Ha realizzato, inoltre, che il mercato dei beni d"uso quotidiano è deflattivo, concorrendo a schiacciare i rendimenti di lungo termine del risparmio investito in forme finanziarie. Ciò però non è compatibile con l"aspirazione a ottenere dai propri investimenti, in media, un profitto medio annuo del 2,6 per cento nei prossimi cinque anni. Ecco dunque che tra le motivazioni per cui “acquistare un immobile potrebbe essere vantaggioso” primeggiano considerazioni economiche, ossia la convinzione di investire in un “bene di riferimento”, che conserva il suo valore nel tempo (25 per cento), seguito dalla possibilità di “approfittare del momento di prezzi bassi” (17 per cento) e dal fatto che il reddito dell"immobile, ossia l"affitto incassato o risparmiato, è superiore a quanto può offrire la banca o un"obbligazione (13 per cento). Il 19 per cento, inoltre, pensa che i prezzi delle case aumenteranno nei prossimi anni e il 14 per cento mira, così facendo, ad approfittare di buone e singolari condizioni sui mutui.

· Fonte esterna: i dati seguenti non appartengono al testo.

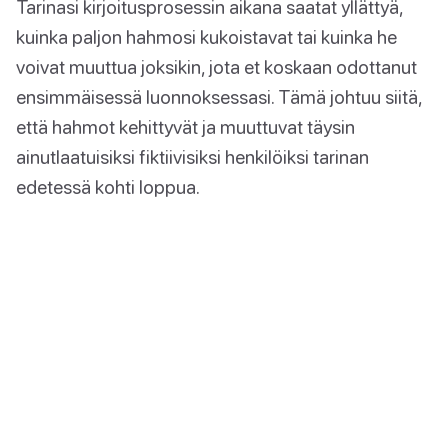
Tarinasi kirjoitusprosessin aikana saatat yllättyä,
kuinka paljon hahmosi kukoistavat tai kuinka he
voivat muuttua joksikin, jota et koskaan odottanut
ensimmäisessä luonnoksessasi. Tämä johtuu siitä,
että hahmot kehittyvät ja muuttuvat täysin
ainutlaatuisiksi fiktiivisiksi henkilöiksi tarinan
edetessä kohti loppua.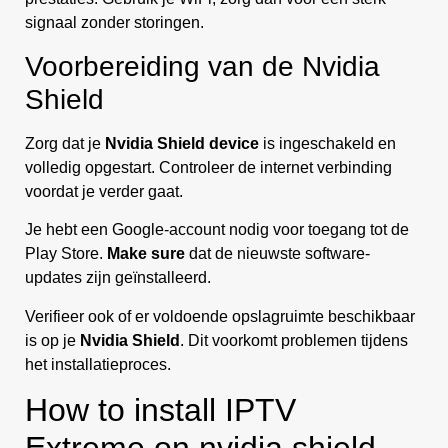
signaal zonder storingen.
Voorbereiding van de Nvidia
Shield
Zorg dat je
Nvidia Shield
device
is ingeschakeld en
volledig opgestart. Controleer de internet verbinding
voordat je verder gaat.
Je hebt een Google-account nodig voor toegang tot de
Play Store.
Make sure
dat de nieuwste software-
updates zijn geïnstalleerd.
Verifieer ook of er voldoende opslagruimte beschikbaar
is op je
Nvidia Shield
. Dit voorkomt problemen tijdens
het installatieproces.
How to install IPTV
Extreme on nvidia shield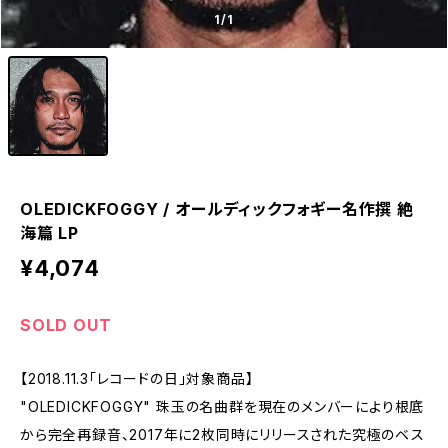
1
/1
OLEDICKFOGGY / オールディックフォギー名作撰 絶
海篇 LP
¥4,074
SOLD OUT
【2018.11.3「レコードの日」対象商品】
"OLEDICKFOGGY" 珠玉の名曲群を現在のメンバーにより根底
から完全再録音、2017年に2枚同時にリリースされた究極のベス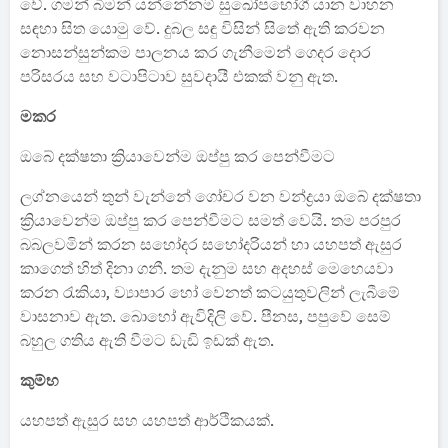
වේ. ගමන් බිමන් යන්නේනම් සුඛෝපභෝගී යාන වාහන
සඳහා සිත යොමු වේ. දුබල සඳු විසින් සිතේ ඇති කරවන
නොසන්සුන්කම පාලනය කර ගැනීමෙන් ගෙදර දොර
පරිසරය සහ වටාපිටාව සුවදායී එකක් වනු ඇත.
මකර
ඔබේ දක්ෂතා ක්‍රියාවෙන්ම ඔප්පු කර පෙන්වීමට
ලග්නයෙන් තුන් වැන්නේ ගෝචර වන වන්ද්‍රයා ඔබේ දක්ෂතා
ක්‍රියාවෙන්ම ඔප්පු කර පෙන්වීමට සමත් වෙයි. තම පරපුර
බබලවමින් කරන සහෝදර සහෝදරියන් හා යහපත් ඇසුර
කාගෙත් හිත් දිනා ගනී. තම දැනුම සහ අදහස් මෙහෙයවා
කරන රැකියා, ව්‍යාපාර හෝ වෙනත් කටයුතුවලින් ලැබීමේ
වාසනාව ඇත. බොහෝ ඇවිදිලි වේ. පීනස, පපුවේ සෙම්
බහුල ගතිය ඇති වීමට ඩැඩි ඉඩක් ඇත.
කුම්භ
යහපත් ඇසුර සහ යහපත් ආර්ථිකයක්.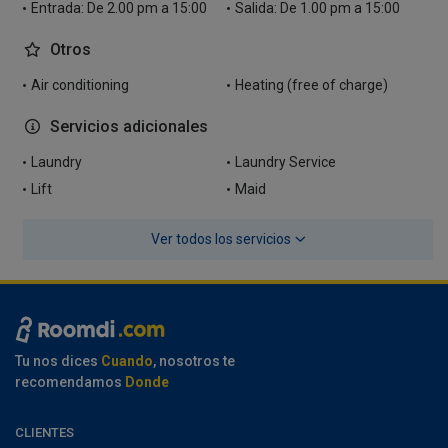
Entrada: De 2.00 pm a 15:00
Salida: De 1.00 pm a 15:00
Otros
Air conditioning
Heating (free of charge)
Servicios adicionales
Laundry
Laundry Service
Lift
Maid
Ver todos los servicios
Tu nos dices
Cuando
, nosotros te
recomendamos
Donde
CLIENTES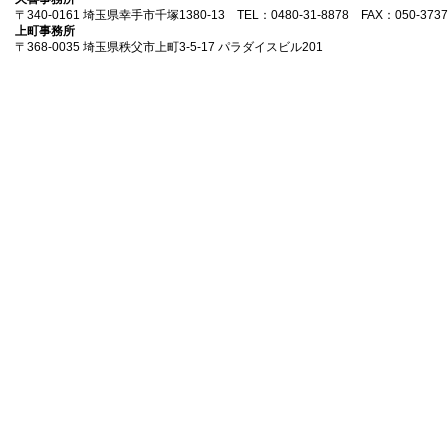
〒340-0161 埼玉県幸手市千塚1380-13 TEL：0480-31-8878 FAX：050-3737
上町事務所
〒368-0035 埼玉県秩父市上町3-5-17 パラダイスビル201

Gli acquirenti potenziali di una nuova casa sono tra l’11 e il 19 per cento del campione. Le variabili economiche non esauriscono le ragioni per investire in un immobile. Chi ne sta considerando l"acquisto ha spesso l"ambizione di una casa migliore (43 per cento) o il bisogno effettivo di un"abitazione più grande (29 per cento). Gli acquirenti potenziali nei prossimi tre anni (che sono compresi tra l"11 e il 19 per cento del campione) userebbero prevalentemente la nuova casa per sé, considerandola come un bene da godere e magari da tramandare ai figli.
Una quota fino all"8 per cento del campione potrebbe cambiare casa e prenderla in affitto, anche se i giudizi positivi sugli affitti sono un terzo del totale, dunque inferiori ai giudizi negativi.

Cosa trattiene gli acquirenti? Per il momento gioca da freno la debolezza convalescente del mercato secondario, ossia il timore o di non riuscire a liquidare l"attuale propria casa o di ricavarne un prezzo insufficiente per fare il salto di qualità. In altri termini, mano a mano che il mercato immobiliare sarà più liquido e si accorceranno i tempi di vendita delle case usate, la domanda potenziale di nuove case si trasformerà in domanda effettiva.

Una seconda casa in vista per il 9 per cento del sovracampionamento. La ripresa in corso del mercato delle abitazioni è reale, ma si sviluppa a ritmo ridotto. Anche per le seconde case il clima starebbe cambiando. Le intenzioni di acquisto nei prossimi tre anni riguardano il 9 per cento degli investitori, consapevoli che la seconda casa non è però quasi mai un buon investimento. Prova ne sia che il 74 per cento di essi ha un"opinione positiva del possesso della seconda casa, ma solo il 22 per cento, ossia meno di uno su tre, la considera vantaggiosa in termini economici.
Investire in case da dare in affitto conviene, ma non troppo.

Le case, che la deflazione fa tornare al centro dell"ambizione di una quota significativa di piccoli investitori, sono non solo quelle da abitare, ma anche quelle da dare in affitto. Con la discesa a zero degli interessi, il reddito degli affitti torna competitivo. La quota di investitori propensi a comprare una casa da locare (20 per cento) è inferiore a quella degli investitori propensi a comprare una casa da abitare (29 per cento), ma rappresenta pur sempre un quinto del campione, ossia una quota maggiore di quella degli attuali possessori di obbligazioni. Gli ostacoli alla messa in pratica di quest"ultima idea non mancano e riguardano quasi sempre la selezione degli inquilini, che è ovviamente un"incognita. Secondariamente, vi è la questione fiscale. Le case da locare sono per definizione «seconde case» e ne seguono in larga parte i destini fiscali, dall"imposta di registro piena, all"IMU, alla non deducibilità delle spese di ristrutturazione.